CO conversions in the presence of BTH or NAPH were found to be in the range of 92 - 94 % at 340*C using phosphomolybdic acid as a dispersed catalyst with a concentration of 1500 ppm of the Mo metal. Under the same operating conditions, a slightly higher CO conversion for the binary mixture (BTH + NAPH) of 95.5% is observed. The presence of benzothiophene and phosphomolybdic acid dispersed catalysts seems to be very effective in activating the water gas shift reaction.

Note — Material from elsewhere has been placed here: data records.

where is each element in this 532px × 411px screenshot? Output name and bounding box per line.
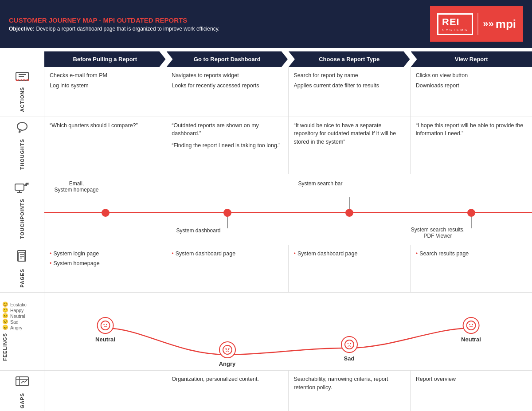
legend-sad: 😟Sad	[2, 319, 27, 325]
svg-rect-2	[19, 76, 24, 77]
pages-cell-2: •System dashboard page	[166, 245, 288, 292]
tp-label-3-above: System search bar	[292, 180, 349, 187]
angry-label: Angry	[219, 360, 236, 367]
actions-cell-2: Navigates to reports widget Looks for re…	[166, 67, 288, 117]
thoughts-label: THOUGHTS	[0, 117, 44, 174]
thoughts-cell-2: “Outdated reports are shown on my dashbo…	[166, 117, 288, 174]
feelings-curve	[44, 293, 532, 370]
neutral-label-1: Neutral	[95, 336, 115, 343]
svg-point-15	[101, 321, 110, 330]
gaps-cell-4: Report overview	[411, 371, 532, 411]
touchpoints-label: TOUCHPOINTS	[0, 174, 44, 245]
thoughts-label-text: THOUGHTS	[20, 139, 25, 170]
pages-row: PAGES •System login page •System homepag…	[0, 245, 532, 293]
tp-dot-4	[467, 209, 475, 217]
feeling-point-2: Angry	[219, 341, 236, 367]
pages-cells: •System login page •System homepage •Sys…	[44, 245, 532, 292]
actions-cell-3: Search for report by name Applies curren…	[289, 67, 411, 117]
feelings-label-text: FEELINGS	[2, 333, 8, 361]
stage-headers: Before Pulling a Report Go to Report Das…	[44, 51, 532, 67]
pages-icon	[16, 250, 28, 266]
svg-point-17	[106, 324, 107, 325]
svg-point-27	[466, 321, 475, 330]
svg-text:ACTION: ACTION	[16, 78, 29, 82]
stage-header-2: Go to Report Dashboard	[167, 51, 288, 67]
svg-point-29	[472, 324, 473, 325]
gaps-row: GAPS Organization, personalized content.…	[0, 371, 532, 411]
stage-header-1: Before Pulling a Report	[44, 51, 166, 67]
feelings-row: 😊Ecstatic 🙂Happy 😐Neutral 😟Sad 😠Angry FE…	[0, 293, 532, 371]
svg-rect-1	[19, 74, 26, 75]
mpi-chevrons-icon: »»	[483, 18, 493, 30]
gaps-label-text: GAPS	[20, 393, 25, 408]
actions-cell-4: Clicks on view button Downloads report	[411, 67, 532, 117]
actions-icon: ACTION	[15, 71, 29, 84]
legend-angry: 😠Angry	[2, 325, 27, 330]
svg-point-26	[350, 343, 351, 344]
neutral-face-1	[97, 317, 113, 334]
stage-header-3: Choose a Report Type	[289, 51, 410, 67]
mpi-logo: »»mpi	[483, 17, 516, 31]
touchpoints-row: TOUCHPOINTS Email,System homepage System…	[0, 174, 532, 245]
tp-dot-1	[102, 209, 110, 217]
pages-label-text: PAGES	[20, 269, 25, 288]
thoughts-row: THOUGHTS “Which quarters should I compar…	[0, 117, 532, 175]
pages-label: PAGES	[0, 245, 44, 292]
rei-logo: REISYSTEMS	[437, 13, 473, 35]
tp-label-4-below: System search results,PDF Viewer	[405, 227, 471, 239]
gaps-icon	[15, 375, 29, 390]
actions-cell-1: Checks e-mail from PM Log into system	[44, 67, 166, 117]
logo-area: REISYSTEMS »»mpi	[430, 6, 523, 42]
gaps-label: GAPS	[0, 371, 44, 411]
tp-label-1-above: Email,System homepage	[48, 180, 106, 193]
neutral-label-2: Neutral	[461, 336, 481, 343]
touchpoints-icon	[14, 180, 30, 196]
actions-label-text: ACTIONS	[20, 87, 25, 112]
svg-point-19	[223, 345, 232, 354]
svg-point-25	[347, 343, 348, 344]
feelings-content: Neutral Angry	[44, 293, 532, 370]
gaps-cell-2: Organization, personalized content.	[166, 371, 288, 411]
feeling-point-4: Neutral	[461, 317, 481, 343]
pages-cell-1: •System login page •System homepage	[44, 245, 166, 292]
feelings-legend: 😊Ecstatic 🙂Happy 😐Neutral 😟Sad 😠Angry	[2, 301, 27, 330]
thoughts-cells: “Which quarters should I compare?” “Outd…	[44, 117, 532, 174]
actions-row: ACTION ACTIONS Checks e-mail from PM Log…	[0, 67, 532, 117]
svg-rect-11	[19, 252, 25, 261]
gaps-cell-1	[44, 371, 166, 411]
sad-label: Sad	[344, 355, 355, 362]
stage-header-4: View Report	[411, 51, 532, 67]
svg-point-16	[103, 324, 104, 325]
actions-label: ACTION ACTIONS	[0, 67, 44, 117]
header: CUSTOMER JOURNEY MAP - MPI OUTDATED REPO…	[0, 0, 532, 48]
gaps-cell-3: Searchability, narrowing criteria, repor…	[289, 371, 411, 411]
touchpoints-content: Email,System homepage System dashboard S…	[44, 174, 532, 245]
svg-rect-7	[15, 184, 24, 190]
pages-cell-3: •System dashboard page	[289, 245, 411, 292]
logo-divider	[477, 13, 478, 35]
legend-happy: 🙂Happy	[2, 307, 27, 313]
gaps-cells: Organization, personalized content. Sear…	[44, 371, 532, 411]
timeline-line	[44, 212, 532, 213]
svg-line-22	[225, 348, 227, 349]
touchpoints-label-text: TOUCHPOINTS	[20, 199, 25, 239]
svg-point-28	[469, 324, 470, 325]
pages-cell-4: •Search results page	[411, 245, 532, 292]
thoughts-cell-1: “Which quarters should I compare?”	[44, 117, 166, 174]
header-left: CUSTOMER JOURNEY MAP - MPI OUTDATED REPO…	[9, 16, 219, 32]
feeling-point-3: Sad	[341, 336, 358, 362]
neutral-face-2	[462, 317, 479, 334]
objective: Objective: Develop a report dashboard pa…	[9, 26, 219, 32]
legend-neutral: 😐Neutral	[2, 313, 27, 319]
svg-point-4	[17, 122, 27, 130]
sad-face	[341, 336, 358, 353]
svg-line-23	[228, 348, 229, 349]
legend-ecstatic: 😊Ecstatic	[2, 301, 27, 307]
svg-point-6	[19, 131, 20, 133]
tp-dot-3	[345, 209, 353, 217]
feelings-label: 😊Ecstatic 🙂Happy 😐Neutral 😟Sad 😠Angry FE…	[0, 293, 44, 370]
tp-label-2-below: System dashboard	[170, 227, 227, 234]
tp-dot-2	[223, 209, 231, 217]
feeling-point-1: Neutral	[95, 317, 115, 343]
actions-cells: Checks e-mail from PM Log into system Na…	[44, 67, 532, 117]
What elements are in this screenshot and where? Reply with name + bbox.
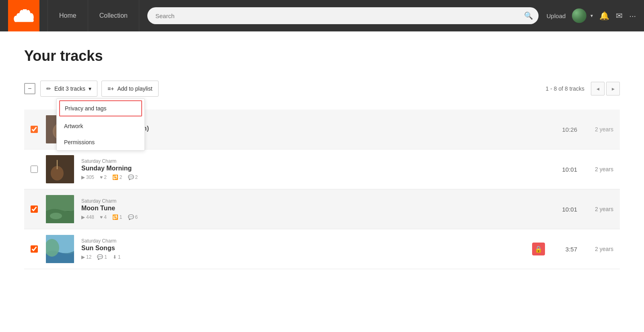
comment-stat: 💬 6 [128, 214, 138, 220]
pencil-icon: ✏ [46, 85, 51, 92]
comment-stat: 💬 1 [97, 254, 107, 260]
table-row: Saturday Charm Sun Songs ▶ 12 💬 1 ⬇ 1 🔒 … [24, 229, 620, 269]
user-menu[interactable]: ▾ [572, 8, 593, 23]
track-info: Saturday Charm Moon Tune ▶ 448 ♥ 4 🔁 1 💬… [81, 198, 557, 220]
track-info: Saturday Charm Sun Songs ▶ 12 💬 1 ⬇ 1 [81, 238, 532, 260]
logo[interactable] [8, 0, 39, 31]
play-icon: ▶ [81, 214, 85, 220]
main-content: Your tracks − ✏ Edit 3 tracks ▾ Privacy … [0, 31, 644, 269]
track-count: 1 - 8 of 8 tracks [546, 85, 584, 92]
track-meta: 🔒 3:57 2 years [532, 243, 613, 255]
add-playlist-icon: ≡+ [107, 85, 114, 92]
play-stat: ▶ 305 [81, 174, 94, 180]
more-options-icon[interactable]: ··· [629, 11, 636, 21]
track-age: 2 years [589, 206, 613, 212]
collapse-button[interactable]: − [24, 83, 35, 94]
track-duration: 10:26 [557, 126, 577, 133]
svg-rect-6 [14, 19, 34, 22]
track-title: Sun Songs [81, 245, 532, 252]
edit-tracks-label: Edit 3 tracks [54, 85, 85, 92]
pagination: ◂ ▸ [591, 82, 620, 95]
track-stats: ▶ 12 💬 1 ⬇ 1 [81, 254, 532, 260]
track-title: Moon Tune [81, 205, 557, 212]
track-stats: ▶ 305 ♥ 2 🔁 2 💬 2 [81, 174, 557, 180]
track-age: 2 years [589, 246, 613, 252]
svg-point-20 [50, 213, 62, 219]
track-meta: 10:26 2 years [557, 126, 613, 133]
notifications-bell-icon[interactable]: 🔔 [599, 11, 609, 21]
track-title: (hidden by dropdown) [81, 125, 557, 132]
play-stat: ▶ 448 [81, 214, 94, 220]
comment-icon: 💬 [128, 174, 134, 180]
comment-stat: 💬 2 [128, 174, 138, 180]
track-thumbnail [46, 235, 74, 263]
edit-dropdown-container: ✏ Edit 3 tracks ▾ Privacy and tags Artwo… [40, 81, 97, 97]
repost-icon: 🔁 [112, 174, 118, 180]
track-info: Saturday Charm (hidden by dropdown) 🔁 1 … [81, 118, 557, 140]
repost-stat: 🔁 1 [112, 214, 122, 220]
heart-icon: ♥ [100, 214, 103, 220]
edit-tracks-button[interactable]: ✏ Edit 3 tracks ▾ [40, 81, 97, 97]
messages-mail-icon[interactable]: ✉ [616, 11, 623, 21]
track-artist: Saturday Charm [81, 238, 532, 244]
edit-dropdown-menu: Privacy and tags Artwork Permissions [56, 98, 145, 151]
add-to-playlist-button[interactable]: ≡+ Add to playlist [101, 81, 159, 97]
track-checkbox[interactable] [31, 245, 38, 253]
dropdown-privacy-tags[interactable]: Privacy and tags [59, 100, 142, 116]
prev-page-button[interactable]: ◂ [591, 82, 605, 95]
next-page-button[interactable]: ▸ [606, 82, 620, 95]
main-header: Home Collection 🔍 Upload ▾ 🔔 ✉ ··· [0, 0, 644, 31]
track-age: 2 years [589, 126, 613, 133]
nav-home[interactable]: Home [47, 0, 88, 31]
comment-icon: 💬 [128, 214, 134, 220]
download-stat: ⬇ 1 [113, 254, 121, 260]
thumb-art [46, 195, 74, 223]
play-stat: ▶ 12 [81, 254, 91, 260]
track-info: Saturday Charm Sunday Morning ▶ 305 ♥ 2 … [81, 158, 557, 180]
heart-icon: ♥ [100, 174, 103, 180]
track-duration: 3:57 [557, 246, 577, 253]
repost-stat: 🔁 2 [112, 174, 122, 180]
thumb-art [46, 155, 74, 183]
track-age: 2 years [589, 166, 613, 172]
search-input[interactable] [147, 7, 539, 24]
track-title: Sunday Morning [81, 165, 557, 172]
header-right: Upload ▾ 🔔 ✉ ··· [547, 8, 636, 23]
add-playlist-label: Add to playlist [117, 85, 152, 92]
track-meta: 10:01 2 years [557, 166, 613, 173]
toolbar: − ✏ Edit 3 tracks ▾ Privacy and tags Art… [24, 81, 620, 97]
track-thumbnail [46, 155, 74, 183]
main-nav: Home Collection [47, 0, 139, 31]
table-row: Saturday Charm Sunday Morning ▶ 305 ♥ 2 … [24, 149, 620, 189]
download-icon: ⬇ [113, 254, 117, 260]
thumb-art [46, 235, 74, 263]
avatar [572, 8, 586, 23]
track-meta: 10:01 2 years [557, 206, 613, 213]
like-stat: ♥ 2 [100, 174, 107, 180]
table-row: Saturday Charm Moon Tune ▶ 448 ♥ 4 🔁 1 💬… [24, 189, 620, 229]
edit-chevron-icon: ▾ [89, 85, 91, 92]
track-thumbnail [46, 195, 74, 223]
play-icon: ▶ [81, 174, 85, 180]
page-title: Your tracks [24, 48, 620, 64]
dropdown-permissions[interactable]: Permissions [57, 134, 144, 150]
track-duration: 10:01 [557, 206, 577, 213]
track-stats: 🔁 1 💬 5 [81, 135, 557, 140]
soundcloud-logo [13, 9, 34, 22]
dropdown-artwork[interactable]: Artwork [57, 118, 144, 134]
track-stats: ▶ 448 ♥ 4 🔁 1 💬 6 [81, 214, 557, 220]
track-checkbox[interactable] [31, 205, 38, 213]
track-checkbox[interactable] [31, 166, 38, 173]
upload-button[interactable]: Upload [547, 12, 566, 19]
avatar-chevron-icon[interactable]: ▾ [590, 13, 593, 19]
track-checkbox[interactable] [31, 126, 38, 133]
play-icon: ▶ [81, 254, 85, 260]
search-area: 🔍 [147, 7, 539, 24]
search-button[interactable]: 🔍 [524, 11, 533, 20]
nav-collection[interactable]: Collection [88, 0, 139, 31]
like-stat: ♥ 4 [100, 214, 107, 220]
track-artist: Saturday Charm [81, 118, 557, 124]
lock-icon: 🔒 [532, 243, 545, 255]
track-artist: Saturday Charm [81, 158, 557, 164]
track-duration: 10:01 [557, 166, 577, 173]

Benzothiophene and naphthalene conversions were found to be 100% and 67.57% respectively in their mixture, under 600 psi CO/(2.5% H2S) initial loading pressure, with NAPH: BTH ratio of 3.2 mol/mol at 340*C and 1500 ppm Mo-metal concentration of the phosphomolybdic acid (PMA) catalyst. Variations of the CO loading pressure have more significant effects on NAPH conversions than the variation of water contents. Moreover, different Mo concentration produced even greater effects in the NAPH conversions. When the Mo concentration is 3000 ppm 82.3% NAPH conversion is obtained. Different Mo catalysts at the same Mo concentration (1500 ppm) produce essentially the same conversions of CO, BTH and NAPH for reaction duration of 4 hours.

The measured kinetics, based on sampling from a batch autoclave, were found to follow a pseudo first order reaction. The rate constant calculated for CO, NAPH and BTH, is 4.88 x 10-4, 7.33 x 10-5, and 7.87 x 10-4 (s-1), respectively. Ion chromatograph analyses of the aqueous solution indicated the presence of very small quantities of sulfate. This study demonstrates that the dispersed catalyst based on Mo and utilizing H2 in situ is highly efficient for aromatic hydrogenation and hydrodesulfurization reactions.